Skip to content

Feature Descriptive Statistics#

FeatureDescriptiveStatistics #

approx_num_distinct_values property #

approx_num_distinct_values: int | None

Approximate number of distinct values.

completeness property #

completeness: float | None

Fraction of non-null values in a column.

count property #

count: int

Number of values.

distinctness property #

distinctness: float | None

Fraction of distinct values of a feature over the number of all its values. Distinct values occur at least once.

Example

[a, a, b] contains two distinct values a and b, so distinctness is 2/3.

entropy property #

entropy: float | None

Entropy is a measure of the level of information contained in an event (feature value) when considering all possible events (all feature values).

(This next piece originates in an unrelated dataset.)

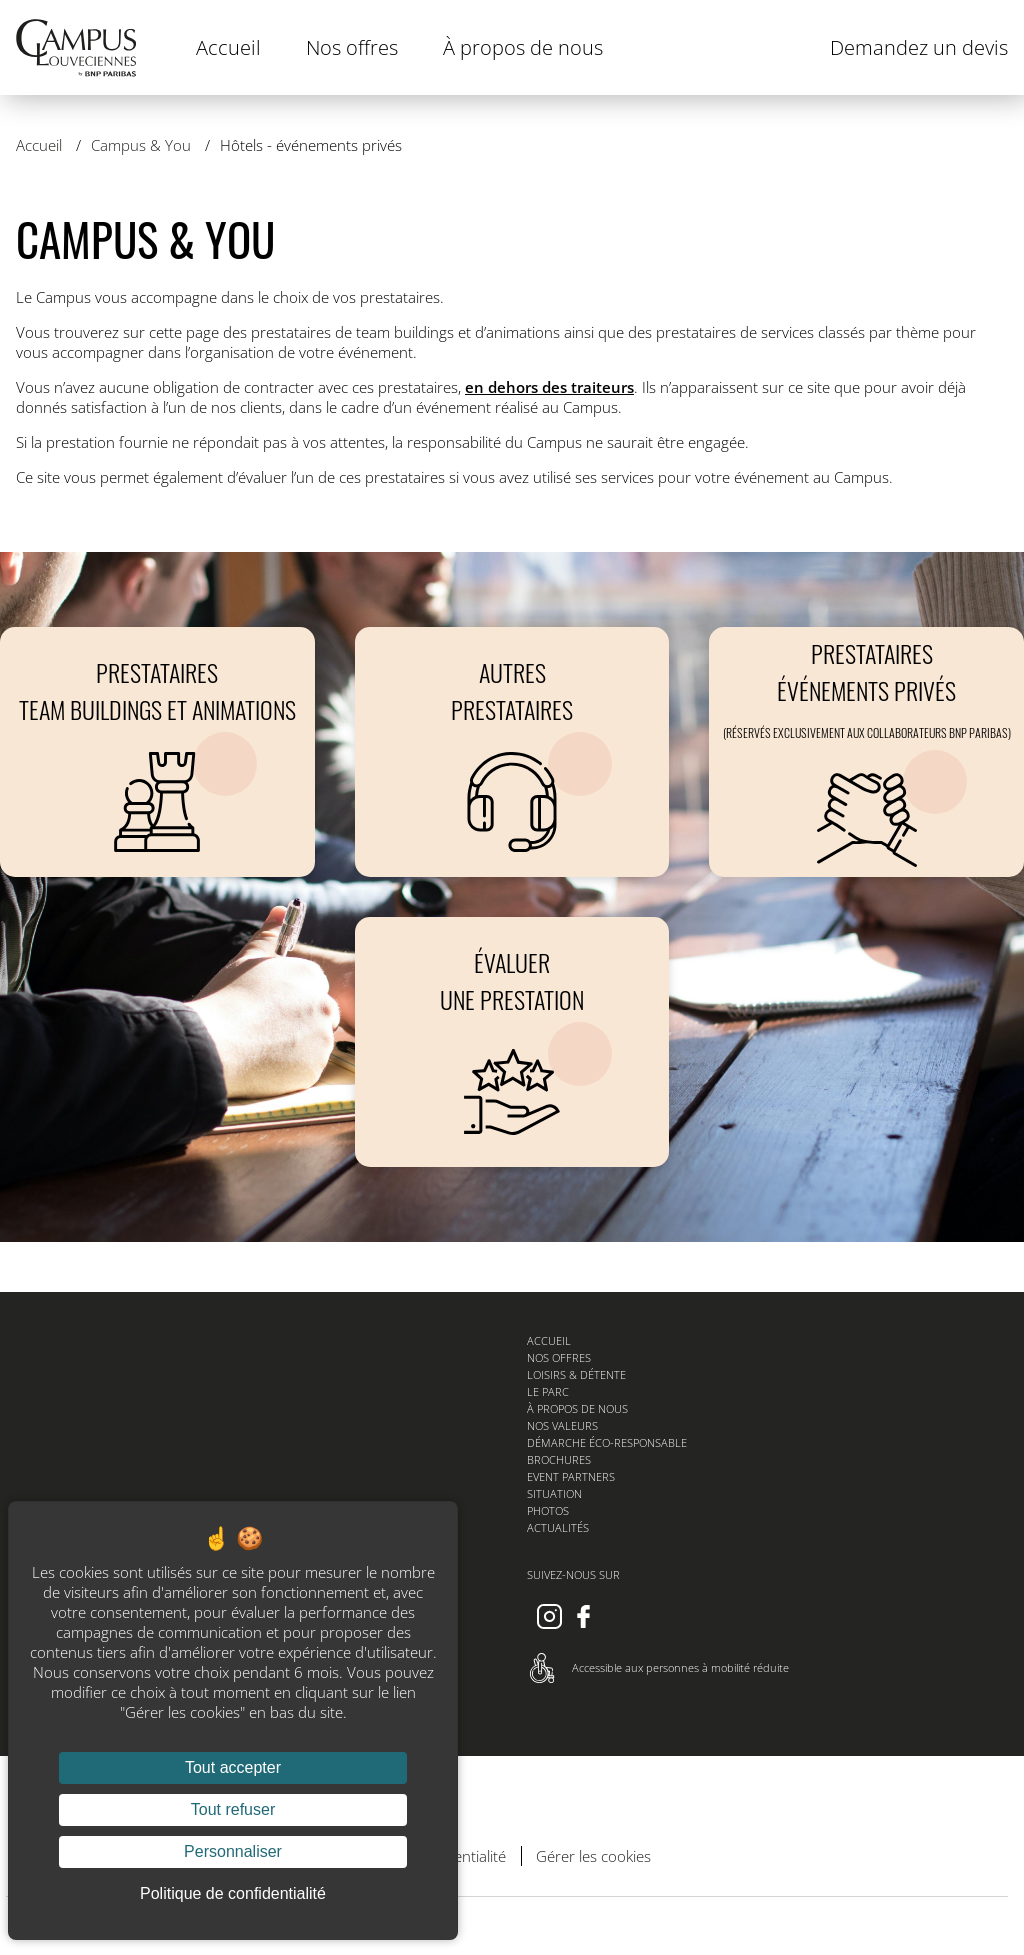  Describe the element at coordinates (562, 1425) in the screenshot. I see `Nos valeurs` at that location.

Entropy is estimated using observed value counts as the negative sum of (value_count/total_count) * log(value_count/total_count).

Example

[a, b, b, c, c] has three distinct values with counts [1, 2, 2].

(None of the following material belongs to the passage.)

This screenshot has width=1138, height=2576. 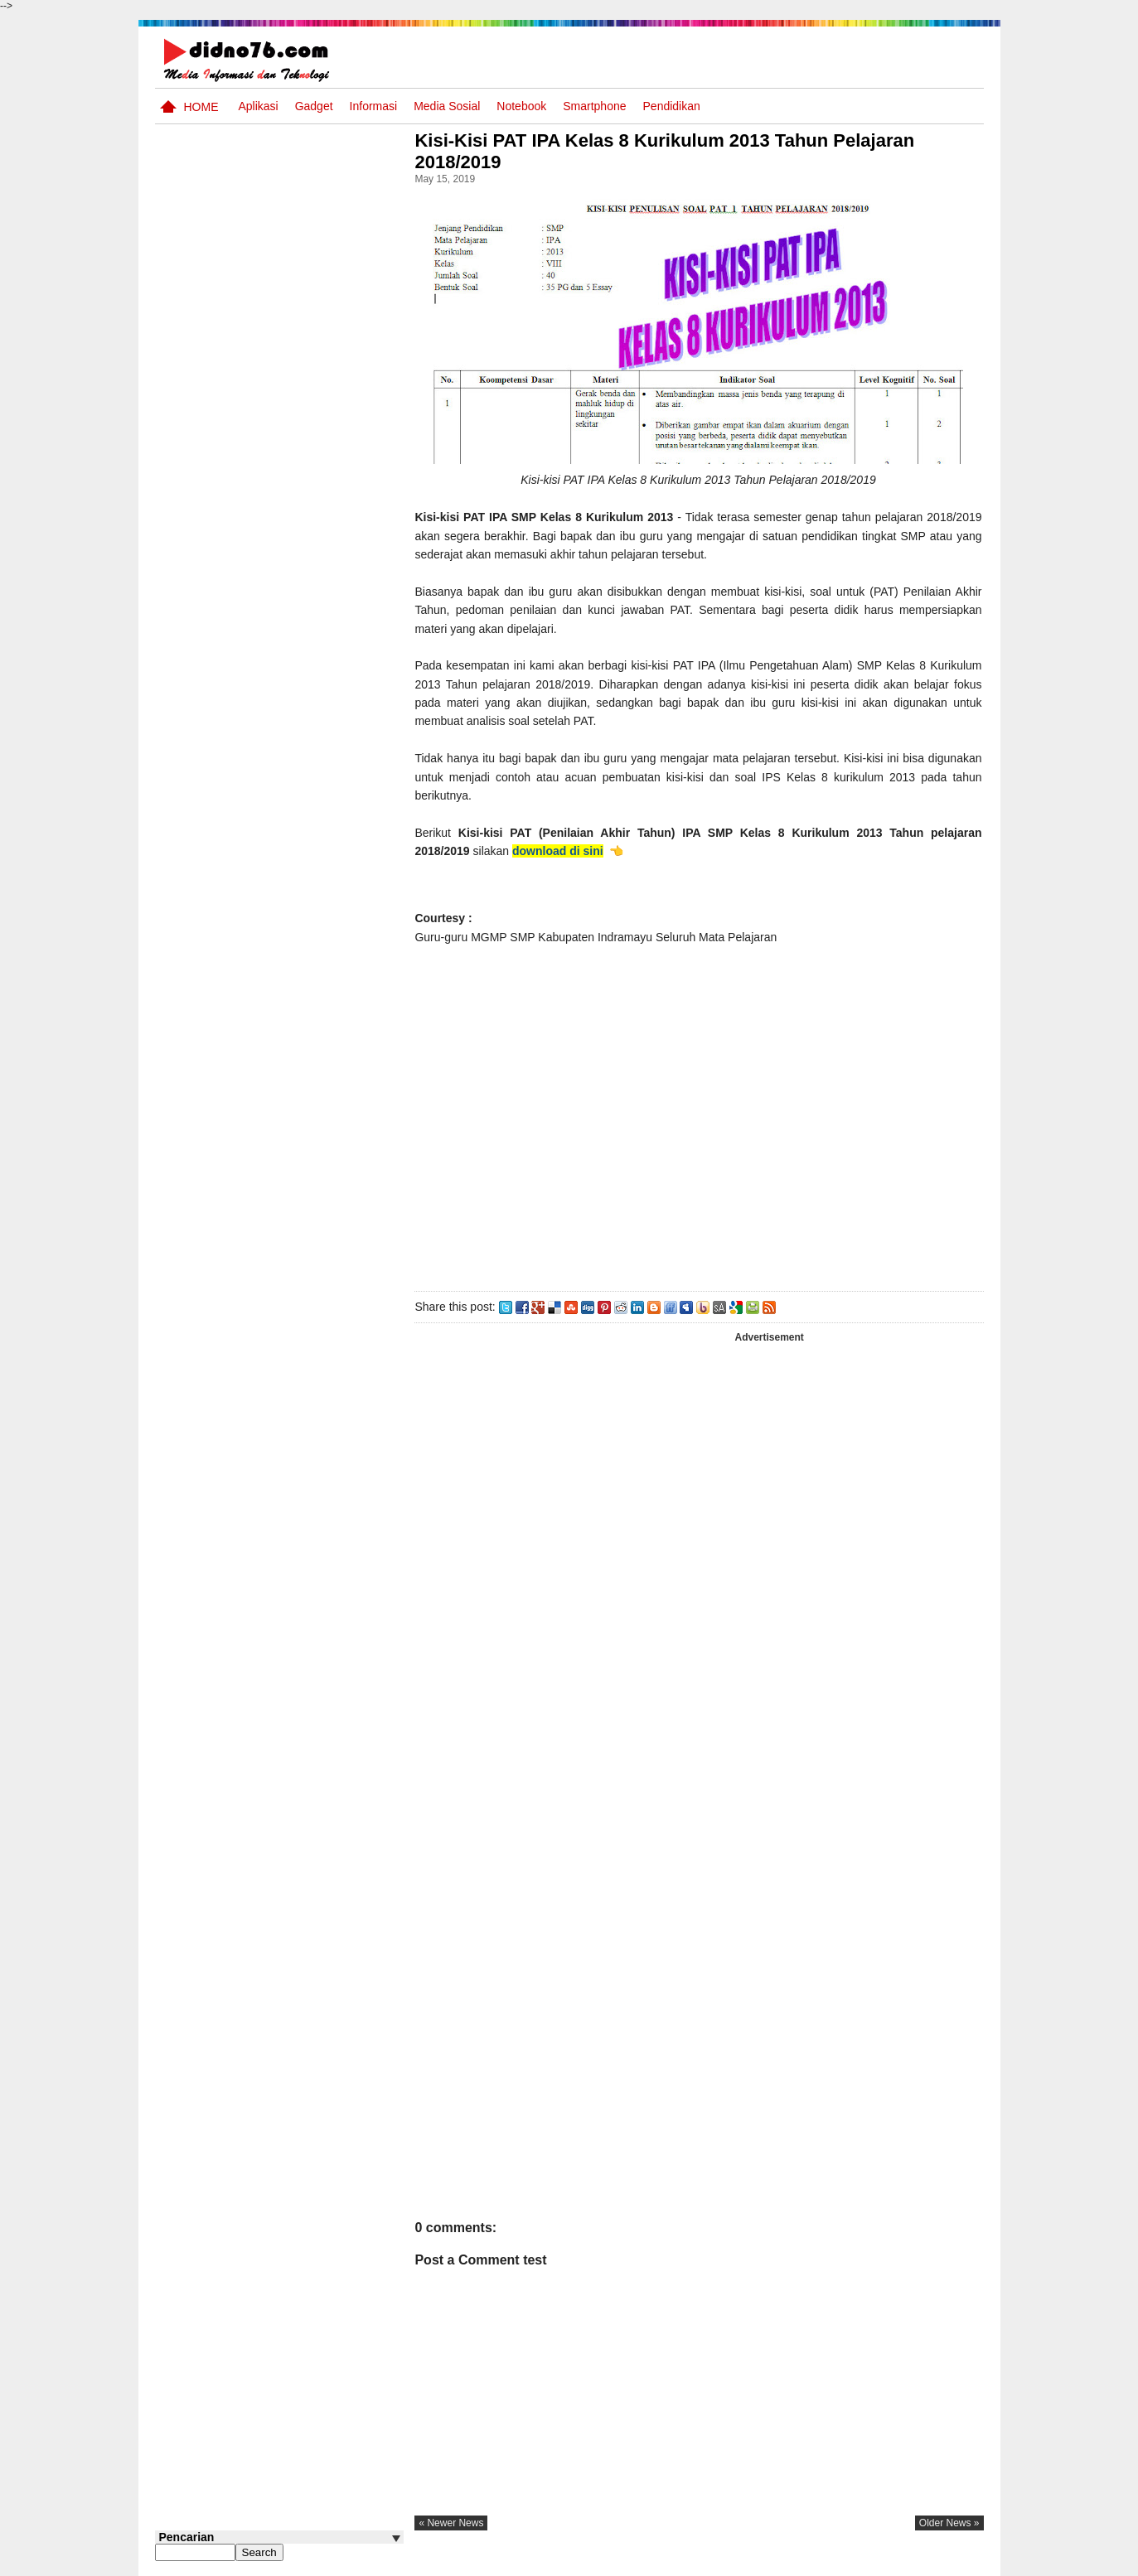 What do you see at coordinates (730, 2562) in the screenshot?
I see `Pasang Iklan` at bounding box center [730, 2562].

Entropy is then (-1/5*log(1/5)-2/5*log(2/5)-2/5*log(2/5)) = 1.055.

exact_num_distinct_values property #

exact_num_distinct_values: int | None

Exact number of distinct values.

extended_statistics property #

extended_statistics: dict | None

Additional statistics computed on the feature values such as histograms and correlations.

feature_name property #

feature_name: str

Name of the feature.

feature_type property #

feature_type: str

Data type of the feature. It can be one of Boolean, Fractional, Integral, or String.

id property #

id: int | None

ID of the feature descriptive statistics object.

max property #

max: float | None

Maximum value.

mean property #

mean: float | None

Mean value.

min property #

min: float | None

Minimum value.

num_non_null_values property #

num_non_null_values: int | None

Number of non-null values.

num_null_values property #

num_null_values: int | None

Number of null values.

percentiles property #

percentiles: Mapping[str, float] | None

Percentiles.

stddev property #

stddev: float | None

Standard deviation of the feature values.

sum property #

sum: float | None

Sum of all feature values.

uniqueness property #

uniqueness: float | None

Fraction of unique values over the number of all values of a column. Unique values occur exactly once.

Example

[a, a, b] contains one unique value b, so uniqueness is 1/3.